偽りの御曹司とマイペースな恋を
「じゃあ、味はそんな悪くなかったか?」
「うん。イツロ君の作るものは何でも美味しい」
「そうか。よかった。お前全然食べてくれないから、ちょっと落ち込んだ」
「ごめんね。ね。今何してるの?片付けなら私も手伝う」
「さっきの、何処が悪かったのか考えながら作り直してただけだ」
「そ、そうなの?美味しいから…それも食べるから」
「無理しなくていい。これは瑞季にやる」
「駄目。私の」
「分かったからそう押すなお腹痛いだろ」
「いいの」
「痛いのは俺だぞ?」
「いいの」
「しょうがないな。ほら、片付け手伝うんだろ?エプロンして来ないと汚れるぞ」
「わかった」
結局は仲良く2人でエプロンして片づけを終えて機嫌を直した父親をまたイラつかせたという。

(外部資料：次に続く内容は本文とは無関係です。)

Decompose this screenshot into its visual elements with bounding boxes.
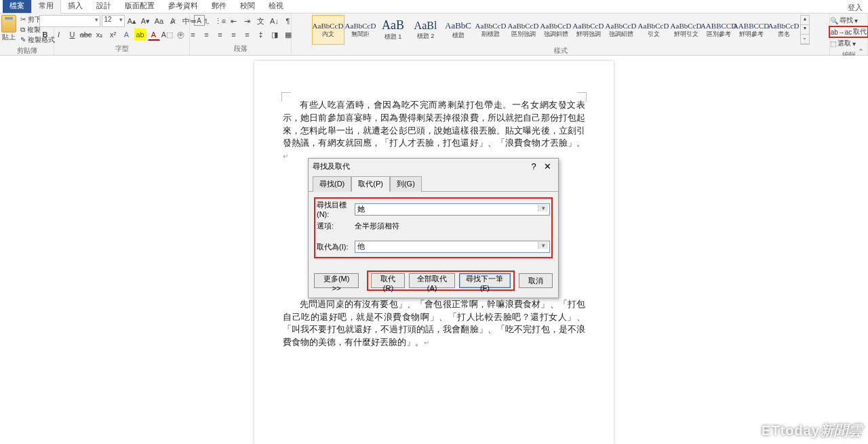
styles-group-label: 樣式 xyxy=(554,45,568,56)
tab-mailings[interactable]: 郵件 xyxy=(205,0,233,13)
gallery-scroll[interactable]: ▴▾⌄ xyxy=(800,15,810,45)
change-case-button[interactable]: Aa xyxy=(153,15,165,27)
style-鮮明引文[interactable]: AaBbCcD鮮明引文 xyxy=(670,15,703,45)
group-font: 12 A▴ A▾ Aa A̷ 中 A B I U abc x₂ x² A ab … xyxy=(54,14,190,55)
dialog-tab-replace[interactable]: 取代(P) xyxy=(351,176,390,192)
style-副標題[interactable]: AaBbCcD副標題 xyxy=(475,15,507,45)
text-effects-button[interactable]: A xyxy=(121,28,133,41)
bold-button[interactable]: B xyxy=(39,28,52,41)
margin-corner xyxy=(281,92,291,102)
bullets-button[interactable]: ≔ xyxy=(187,15,199,27)
menu-tabs: 檔案 常用 插入 設計 版面配置 參考資料 郵件 校閱 檢視 登入 xyxy=(0,0,868,14)
align-center-button[interactable]: ≡ xyxy=(201,28,213,41)
style-書名[interactable]: AaBbCcD書名 xyxy=(768,15,800,45)
dialog-help-button[interactable]: ? xyxy=(527,161,540,171)
tab-file[interactable]: 檔案 xyxy=(3,0,31,13)
tab-home[interactable]: 常用 xyxy=(31,0,61,14)
highlight-button[interactable]: ab xyxy=(134,28,146,41)
find-what-label: 尋找目標(N): xyxy=(317,200,352,218)
style-標題 2[interactable]: AaBl標題 2 xyxy=(410,15,442,45)
font-size-combo[interactable]: 12 xyxy=(102,15,125,27)
font-family-combo[interactable] xyxy=(39,15,100,27)
ribbon: 貼上 ✂ 剪下 ⧉ 複製 ✎ 複製格式 剪貼簿 12 A▴ A▾ Aa A̷ 中… xyxy=(0,14,868,56)
paragraph-1[interactable]: 有些人吃喜酒時，會因為吃不完而將剩菜打包帶走。一名女網友發文表示，她日前參加喜宴… xyxy=(283,99,585,163)
style-強調組體[interactable]: AaBbCcD強調組體 xyxy=(605,15,637,45)
clear-format-button[interactable]: A̷ xyxy=(167,15,179,27)
dialog-close-button[interactable]: ✕ xyxy=(540,161,554,171)
justify-button[interactable]: ≡ xyxy=(228,28,240,41)
options-label: 選項: xyxy=(317,221,352,231)
style-無間距[interactable]: AaBbCcD無間距 xyxy=(344,15,377,45)
paragraph-2[interactable]: 先問過同桌的有沒有要包」、「會包很正常啊，幹嘛浪費食材」、「打包自己吃的還好吧，… xyxy=(283,298,585,349)
subscript-button[interactable]: x₂ xyxy=(94,28,106,41)
dialog-tab-find[interactable]: 尋找(D) xyxy=(313,176,351,192)
replace-one-button[interactable]: 取代(R) xyxy=(371,273,405,288)
style-內文[interactable]: AaBbCcD內文 xyxy=(312,15,344,45)
replace-button[interactable]: ab→ac 取代 xyxy=(829,26,868,38)
find-next-button[interactable]: 尋找下一筆(F) xyxy=(459,273,511,288)
italic-button[interactable]: I xyxy=(53,28,65,41)
text-direction-button[interactable]: 文 xyxy=(255,15,267,27)
more-button[interactable]: 更多(M) >> xyxy=(314,273,359,288)
tab-insert[interactable]: 插入 xyxy=(61,0,90,13)
numbering-button[interactable]: ⒈ xyxy=(201,15,213,27)
shrink-font-button[interactable]: A▾ xyxy=(140,15,152,27)
clipboard-group-label: 剪貼簿 xyxy=(17,45,37,56)
style-區別強調[interactable]: AaBbCcD區別強調 xyxy=(507,15,540,45)
grow-font-button[interactable]: A▴ xyxy=(126,15,138,27)
options-value: 全半形須相符 xyxy=(355,221,399,231)
paste-button[interactable]: 貼上 xyxy=(0,15,19,43)
font-group-label: 字型 xyxy=(115,43,129,54)
distribute-button[interactable]: ≡ xyxy=(241,28,254,41)
tab-view[interactable]: 檢視 xyxy=(262,0,290,13)
search-fields-highlight: 尋找目標(N): 她 選項: 全半形須相符 取代為(I): 他 xyxy=(314,197,553,258)
char-shading-button[interactable]: A⬚ xyxy=(161,28,174,41)
style-鮮明強調[interactable]: AaBbCcD鮮明強調 xyxy=(572,15,605,45)
style-引文[interactable]: AaBbCcD引文 xyxy=(637,15,670,45)
dialog-tab-goto[interactable]: 到(G) xyxy=(390,176,422,192)
superscript-button[interactable]: x² xyxy=(107,28,119,41)
style-鮮明參考[interactable]: AABBCCD鮮明參考 xyxy=(735,15,768,45)
replace-with-input[interactable]: 他 xyxy=(355,241,550,253)
group-paragraph: ≔ ⒈ ⋮≡ ⇤ ⇥ 文 A↓ ¶ ≡ ≡ ≡ ≡ ≡ ‡ ◨ ▦ 段落 xyxy=(190,14,292,55)
margin-corner xyxy=(577,92,587,102)
style-標題[interactable]: AaBbC標題 xyxy=(442,15,475,45)
enclose-char-button[interactable]: ㊥ xyxy=(175,28,187,41)
find-replace-dialog: 尋找及取代 ? ✕ 尋找(D) 取代(P) 到(G) 尋找目標(N): 她 選項… xyxy=(308,158,559,298)
line-spacing-button[interactable]: ‡ xyxy=(255,28,267,41)
tab-design[interactable]: 設計 xyxy=(90,0,118,13)
sign-in[interactable]: 登入 xyxy=(848,3,863,13)
shading-button[interactable]: ◨ xyxy=(269,28,281,41)
underline-button[interactable]: U xyxy=(66,28,79,41)
styles-gallery[interactable]: AaBbCcD內文AaBbCcD無間距AaB標題 1AaBl標題 2AaBbC標… xyxy=(312,15,800,45)
decrease-indent-button[interactable]: ⇤ xyxy=(228,15,240,27)
strike-button[interactable]: abc xyxy=(80,28,92,41)
paste-label: 貼上 xyxy=(2,33,16,42)
sort-button[interactable]: A↓ xyxy=(269,15,281,27)
paste-icon xyxy=(1,15,16,33)
style-強調斜體[interactable]: AaBbCcD強調斜體 xyxy=(540,15,572,45)
find-button[interactable]: 🔍 尋找 ▾ xyxy=(829,15,868,26)
increase-indent-button[interactable]: ⇥ xyxy=(241,15,254,27)
style-標題 1[interactable]: AaB標題 1 xyxy=(377,15,410,45)
multilevel-button[interactable]: ⋮≡ xyxy=(214,15,226,27)
tab-layout[interactable]: 版面配置 xyxy=(118,0,161,13)
watermark: ETtoday新聞雲 xyxy=(762,422,863,440)
align-left-button[interactable]: ≡ xyxy=(187,28,199,41)
align-right-button[interactable]: ≡ xyxy=(214,28,226,41)
cancel-button[interactable]: 取消 xyxy=(519,273,553,288)
tab-references[interactable]: 參考資料 xyxy=(161,0,205,13)
action-buttons-highlight: 取代(R) 全部取代(A) 尋找下一筆(F) xyxy=(367,270,515,291)
find-what-input[interactable]: 她 xyxy=(355,203,550,216)
dialog-title: 尋找及取代 xyxy=(313,161,350,171)
font-color-button[interactable]: A xyxy=(148,28,160,41)
paragraph-group-label: 段落 xyxy=(234,43,248,54)
replace-with-label: 取代為(I): xyxy=(317,242,352,252)
group-styles: AaBbCcD內文AaBbCcD無間距AaB標題 1AaBl標題 2AaBbC標… xyxy=(292,14,830,55)
style-區別參考[interactable]: AABBCCD區別參考 xyxy=(703,15,735,45)
replace-all-button[interactable]: 全部取代(A) xyxy=(409,273,454,288)
tab-review[interactable]: 校閱 xyxy=(233,0,262,13)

お昼ごはんを一緒に食べてのんびりと過ごして。土産を持たせてもらって夕方になる前にはと
家をでる。父親は泊まっていけばいいのにと最後まで言っていたが母にいわれ渋々了承した。
「どうですかお父さん。一路君、いい子でしょ?」
「まあなあ。歩も凄く楽しそうだからいい…わけない!俺は認めないぞ!」
「意地張っちゃって」
「いいんだ。俺は最後まで徹底抗戦するぞ!」
「頑張ってくださいね」
笑う妻に落ち込む父。でも、やはり素直に娘の恋人なんて認められない。
ヤンキーのボスみたいな凶悪な面構えだったとしても根は真面目でいい青年であると
頭ではわかっていても。歩が心底甘えてべったりなのを見るとやはり嫌で許せない。
何時までも娘の1番でありたいと思う複雑な父親心というやつだ。